Mediterranean Fruit Fly: Description, Habitat & Facts

Instructor: Sarah Friedl

Sarah has two Master's, one in Zoology and one in GIS, a Bachelor's in Biology, and has taught college level Physical Science and Biology.

One of the world's most destructive fruit pests, the small Mediterranean fruit fly, is a big problem. In this lesson, we'll look at the fly itself, where it lives, and why this small animal is such a big deal.

What Are Medflies?

If you've ever had an infestation of fruit flies in your house, you know how cumbersome it can be to get rid of them. You have to put up sticky fly paper rolls and clean your countertops constantly. And even then, it can take days or weeks to clear them out.
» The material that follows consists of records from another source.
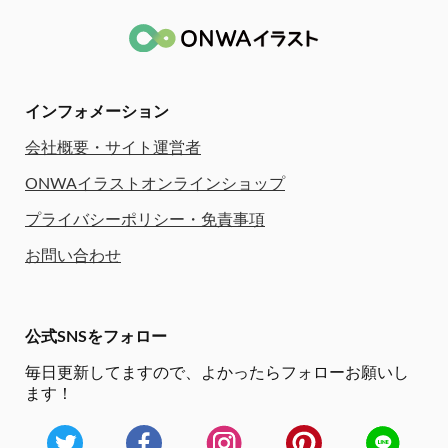
インフォメーション
会社概要・サイト運営者
ONWAイラストオンラインショップ
プライバシーポリシー・免責事項
お問い合わせ
公式SNSをフォロー
毎日更新してますので、
よかったらフォローお願いし
ます！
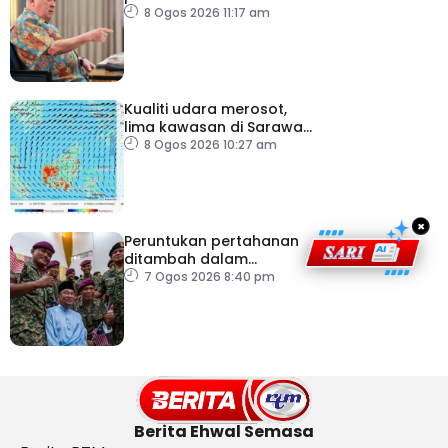
lapangan terbang, pintu
8 Ogos 2026 11:17 am
masuk negara
Kualiti udara merosot,
lima kawasan di Sarawak
catat IPU tidak sihat
8 Ogos 2026 10:27 am
×
Peruntukan pertahanan
ditambah dalam
Belanjawan 2027
7 Ogos 2026 8:40 pm
Berita Ehwal Semasa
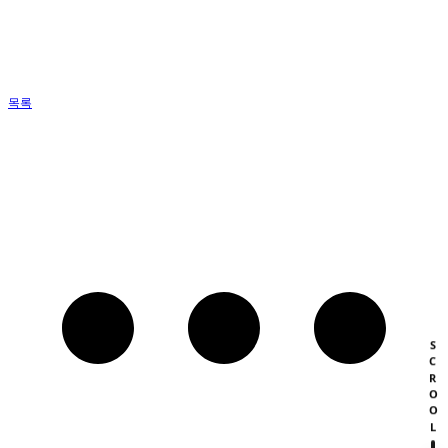
목록
SCROOL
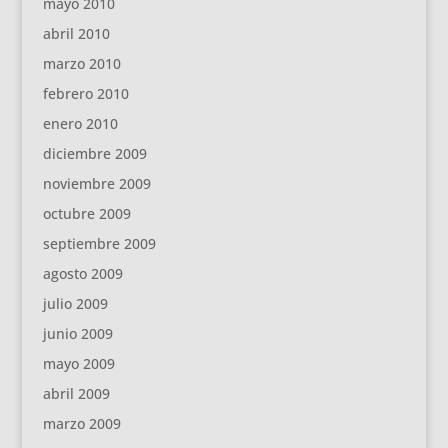
mayo 2010
abril 2010
marzo 2010
febrero 2010
enero 2010
diciembre 2009
noviembre 2009
octubre 2009
septiembre 2009
agosto 2009
julio 2009
junio 2009
mayo 2009
abril 2009
marzo 2009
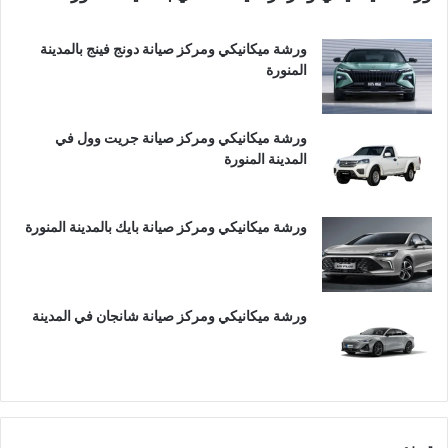
ورشة ميكانيكي ومركز صيانة دونج فينج بالمدينة
المنورة
ورشة ميكانيكي ومركز صيانة جريت وول في
المدينة المنورة
ورشة ميكانيكي ومركز صيانة بايك بالمدينة المنورة
ورشة ميكانيكي ومركز صيانة شانجان في المدينة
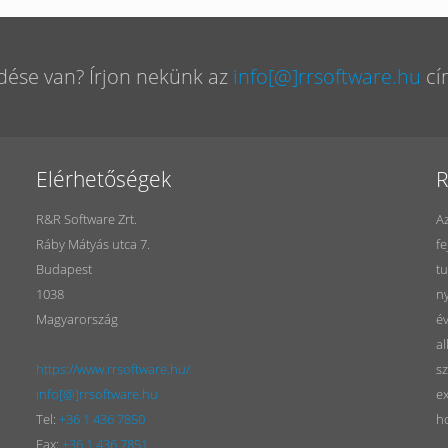
dése van? Írjon nekünk az
info[@]rrsoftware.hu
cí
Elérhetőségek
R
R&R Software Zrt.
Az
Ráby Mátyás utca 7.
fe
Budapest
tu
1038
n
Magyarország
év
al
https://www.rrsoftware.hu/
sz
info[@]rrsoftware.hu
ex
Tel:
+36 1 436 7850
h
Fax:
+36 1 436 7851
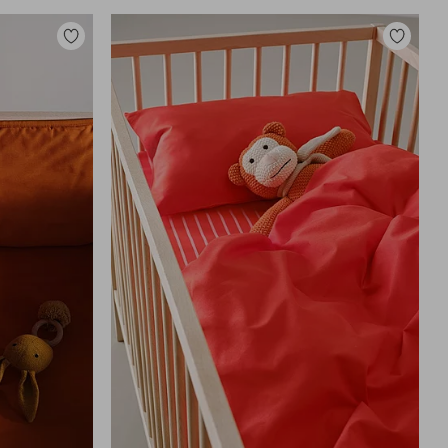
Lisää
Lisää
suosikkeihin
suosikkei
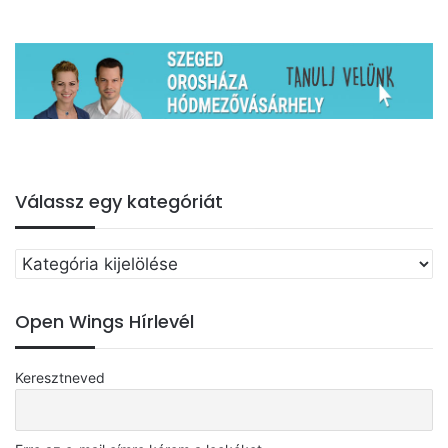
Válassz egy kategóriát
Válassz
egy
kategóriát
Open Wings Hírlevél
Keresztneved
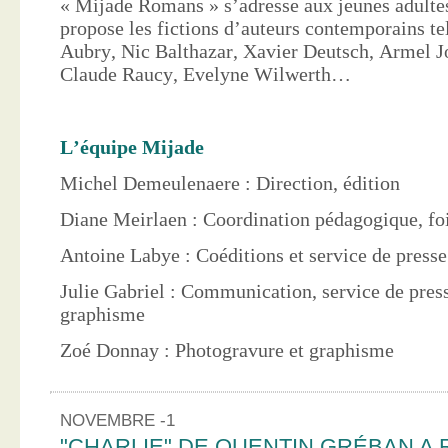
« Mijade Romans » s’adresse aux jeunes adultes
propose les fictions d’auteurs contemporains te
Aubry, Nic Balthazar, Xavier Deutsch, Armel J
Claude Raucy, Evelyne Wilwerth…
L’équipe Mijade
Michel Demeulenaere : Direction, édition
Diane Meirlaen : Coordination pédagogique, foi
Antoine Labye : Coéditions et service de press
Julie Gabriel : Communication, service de pres
graphisme
Zoé Donnay : Photogravure et graphisme
NOVEMBRE -1
"CHARLIE" DE QUENTIN GRÉBAN A 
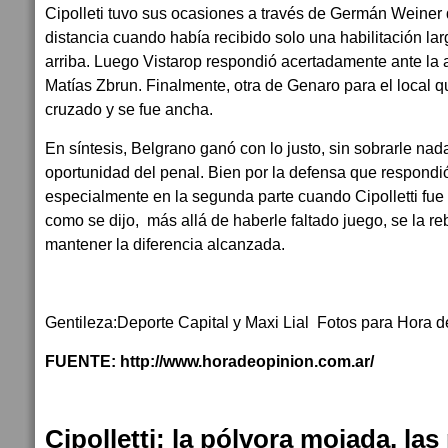
Cipolleti tuvo sus ocasiones a través de Germán Weiner
distancia cuando había recibido solo una habilitación larg
arriba. Luego Vistarop respondió acertadamente ante la 
Matías Zbrun. Finalmente, otra de Genaro para el local q
cruzado y se fue ancha.
En síntesis, Belgrano ganó con lo justo, sin sobrarle nad
oportunidad del penal. Bien por la defensa que respond
especialmente en la segunda parte cuando Cipolletti fue
como se dijo, más allá de haberle faltado juego, se la re
mantener la diferencia alcanzada.
Gentileza:Deporte Capital y Maxi Lial Fotos para Hora 
FUENTE: http://www.horadeopinion.com.ar/
Cipolletti: la pólvora mojada, la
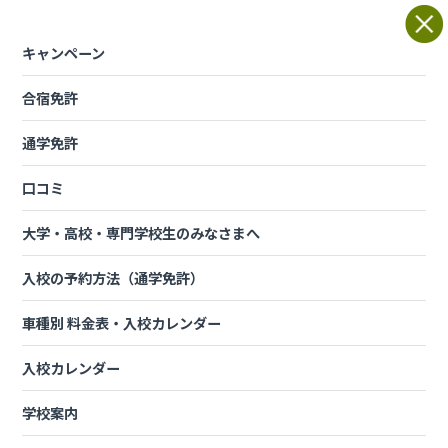
Skip
to
content
キャンペーン
合宿免許
学校案内
通学免許
口コミ
選ばれるワケは4つの「あんしん」！
大学・高校・専門学校生のみなさまへ
入校の予約方法（通学免許）
これから運転免許を取得しようとお考えのみなさん、どのような
基準で教習所を選んだらいいのか・・・？お悩みではないでしょ
車種別 料金表・入校カレンダー
うか！？家から近い教習所？できるだけ料金が安い教習所？それ
も重要なことですが、「けんなん」が選ばれるワケには、「4つ
入校カレンダー
のあんしん」！があるからなんです。
はじめての運転や教習所通いには不安もいっぱいあると思いま
学校案内
す。そんな不安を解消してくれる「あんしん」が茨城けんなん自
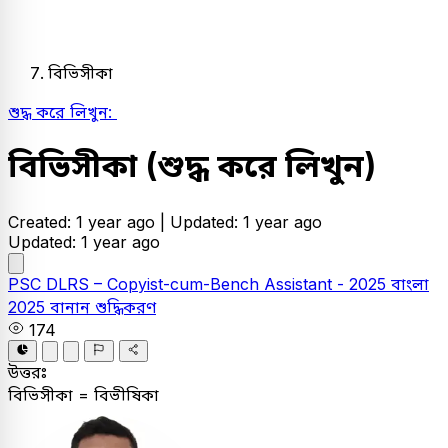
বিভিসীকা
শুদ্ধ করে লিখুন:
বিভিসীকা
(শুদ্ধ করে লিখুন)
Created: 1 year ago |
Updated: 1 year ago
Updated: 1 year ago
PSC
DLRS – Copyist-cum-Bench Assistant - 2025
বাংলা
2025
বানান শুদ্ধিকরণ
174
উত্তরঃ
বিভিসীকা = বিভীষিকা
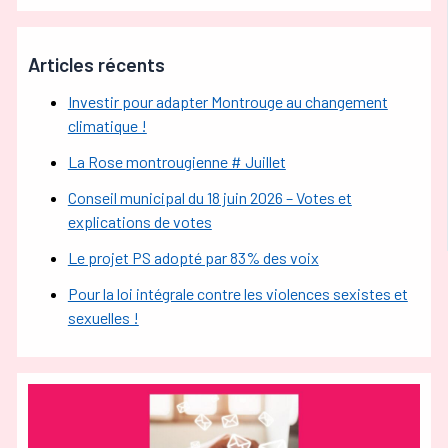
Articles récents
Investir pour adapter Montrouge au changement
climatique !
La Rose montrougienne # Juillet
Conseil municipal du 18 juin 2026 – Votes et
explications de votes
Le projet PS adopté par 83% des voix
Pour la loi intégrale contre les violences sexistes et
sexuelles !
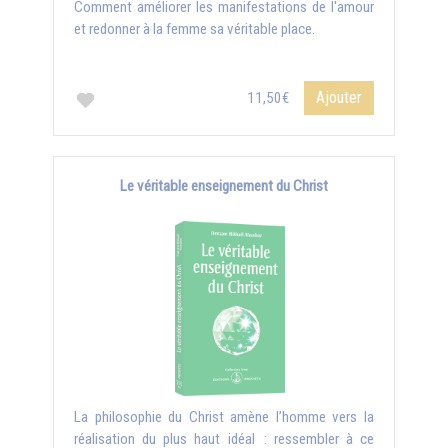
Comment améliorer les manifestations de l'amour
et redonner à la femme sa véritable place.
Ajouter
11,50€
Le véritable enseignement du Christ
La philosophie du Christ amène l’homme vers la
réalisation du plus haut idéal : ressembler à ce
The medfly has black, brown, and yellow markings
Mediterranean fruit fly

A fruit fly infestation in your house is annoying, but an infestation in an entire county, state, or agricultural region is downright disastrous. An infestation of this size and scope is not only costly to eradicate, but can also cause serious damage to farms and livelihoods.

This is a very real concern with the Mediterranean fruit fly, or 'medfly,' which is not your average fruit fly. Originating in Sub-Saharan Africa, it is only slightly smaller than the average house fly and has black, brown, and yellowing markings. Though a female medfly may only live to a year, she can lay up to 800 eggs during that time. It also may take less than a month for the medfly to complete its life cycle and begin contributing to the problem. And with almost 300 different possible fruit, flower, vegetable, and nut hosts, the small medfly is one of the world's most destructive fruit pests.

The medfly is a little bit smaller than a housefly
Mediterranean fruit fly

Where Are Medflies?

The medfly is such a widespread problem because even though it is a tropical fruit fly, it can handle cooler climates. Places that currently have established infestations include Africa, Asia, Australia, Europe, Central America, North and South America, and New Zealand. In the United States, the medfly is currently found in Hawaii, and there have been medfly infestations on and off in Texas, California, and Florida since the 1900s.

How did the medfly spread so far and wide? It certainly didn't use its tiny fruit fly wings to cross oceans. While they may not get frequent flier miles, medflies are big fans of traveling by airplane because they can be transported across the world in a matter of hours or days. This is one reason agricultural inspection of imported goods is so important.